TO DO -
Write each line below back out exactly, omitting its pictures.
>>>>
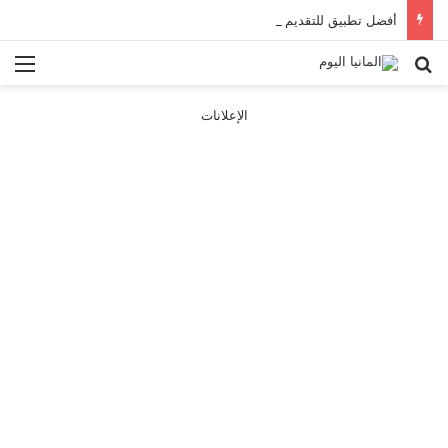
أفضل تطبيق للتقديم على تأشيرة فرنسا 2025
بحث عن
الق
الإعلانات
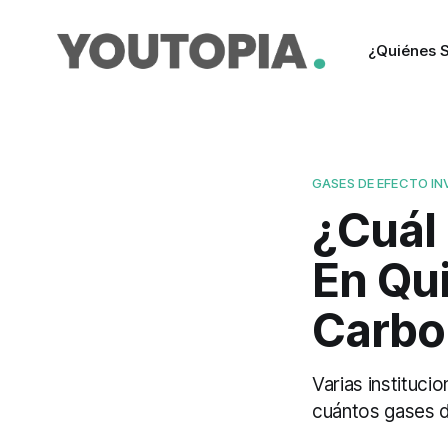
¿Quiénes 
GASES DE EFECTO I
¿Cuál 
En Qui
Carbo
Varias instituci
cuántos gases d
<<<<
RESPONSE BOX -
أفضل تطبيق للتقديم على تأشيرة فرنسا 2025
بحث عن
الق
الإعلانات
¿Quiénes 
GASES DE EFECTO I
¿Cuál 
En Qui
Carbo
Varias instituci
cuántos gases d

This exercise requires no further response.